Cela se vérifie, d'ailleurs, quel que soit
le niveau de revenus ou le lieu d'habitation.
Il s'est, en effet, installé dans la partie
instruite de la société une nouvelle
norme sociale en réaction à la montée
du Front National. L'idée que l'on ne doit
pas être raciste est très fortement
partagée dans ces milieux, et agit comme
un facteur important de vote pour la gauche plutôt
que pour la droite et à fortiori l'extrême
droite.
On
touche là aux grands changements dans les
rapports entre position sociale et vote en France.

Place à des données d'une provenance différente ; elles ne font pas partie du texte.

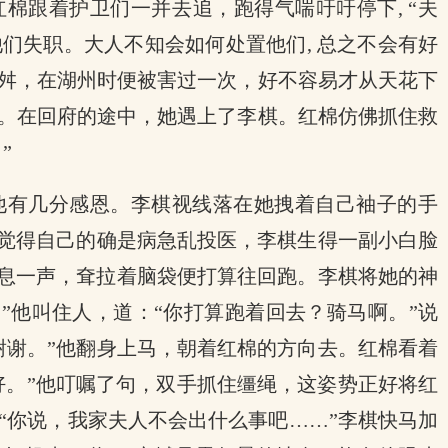
棉跟着护卫们一并去追，跑得气喘吁吁停下, “夫
们失职。大人不知会如何处置他们, 总之不会有好
舛，在湖州时便被害过一次，好不容易才从天花下
。在回府的途中，她遇上了李棋。红棉仿佛抓住救
”
他有几分感恩。李棋视线落在她拽着自己袖子的手
，觉得自己的确是病急乱投医，李棋生得一副小白脸
叹息一声，耷拉着脑袋便打算往回跑。李棋将她的神
”他叫住人，道：“你打算跑着回去？骑马啊。”说
谢谢。”他翻身上马，朝着红棉的方向去。红棉看着
好。”他叮嘱了句，双手抓住缰绳，这姿势正好将红
“你说，我家夫人不会出什么事吧……”李棋快马加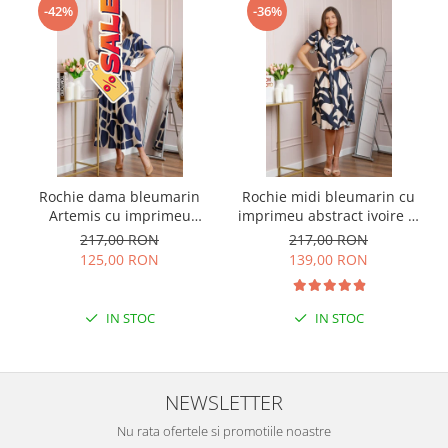
-42%
-36%
Rochie dama bleumarin
Rochie midi bleumarin cu
Artemis cu imprimeu
imprimeu abstract ivoire si
abstract si cordon in talie
snur la decolteu Shelby
217,00 RON
217,00 RON
125,00 RON
139,00 RON
IN STOC
IN STOC
NEWSLETTER
Nu rata ofertele si promotiile noastre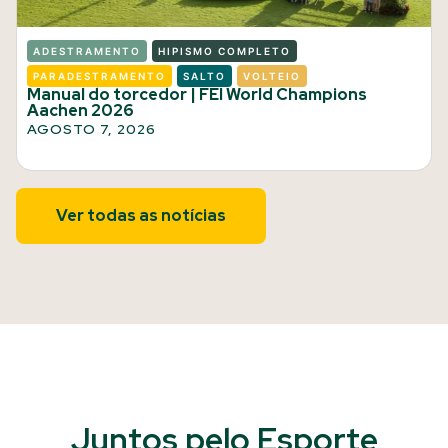
ADESTRAMENTO
HIPISMO COMPLETO
PARADESTRAMENTO
SALTO
VOLTEIO
Manual do torcedor | FEI World Champions
Aachen 2026
AGOSTO 7, 2026
Ver todas as notícias
Juntos pelo Esporte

Chacun a dorénavant dans sa position sociale
deux éléments contradictoires qui
l'incitent à voter aussi bien pour la gauche
que pour la droite. Lorsqu'on est en haut de la
hiérarchie sociale on est plutôt
satisfait dans le domaine économique, ce
qui favorise le vote conservateur. En revanche,
dans le domaine des problèmes de société,
les normes auxquelles on adhère lorsqu'on
a un niveau d'instruction élevé
portent plutôt à voter à gauche.
A l'inverse, quelqu'un issu d'un milieu populaire
est incité à voter pour la gauche
concernant les enjeux économiques mais
ses attitudes sur les problèmes d'immigration
ou de sécurité pourront l'inciter
à voter à droite. Le choix dépend
de la manière dont chaque individu fait
la balance à l'intérieur de lui-même
entre un vote en fonction de ses idées
sur les problèmes économiques et
sociaux et un vote en rapport avec ses valeurs
et ses idées sur la société.
Le
vote d'extrême droite des électeurs
de milieux populaires se comprend ainsi, si l'on
a en tête qu'ils sont plutôt de gauche
sur les problèmes économiques et
sociaux, mais plutôt de droite sur les questions
de société. Jugeant que la gauche
n'est plus vraiment à gauche sur les problèmes
sociaux, ils votent en fonction d'une vision du
monde dans laquelle étranger égale
danger, et dont le réflexe est de penser
que la sécurité se trouve dans le
repliement sur le groupe d'appartenance national.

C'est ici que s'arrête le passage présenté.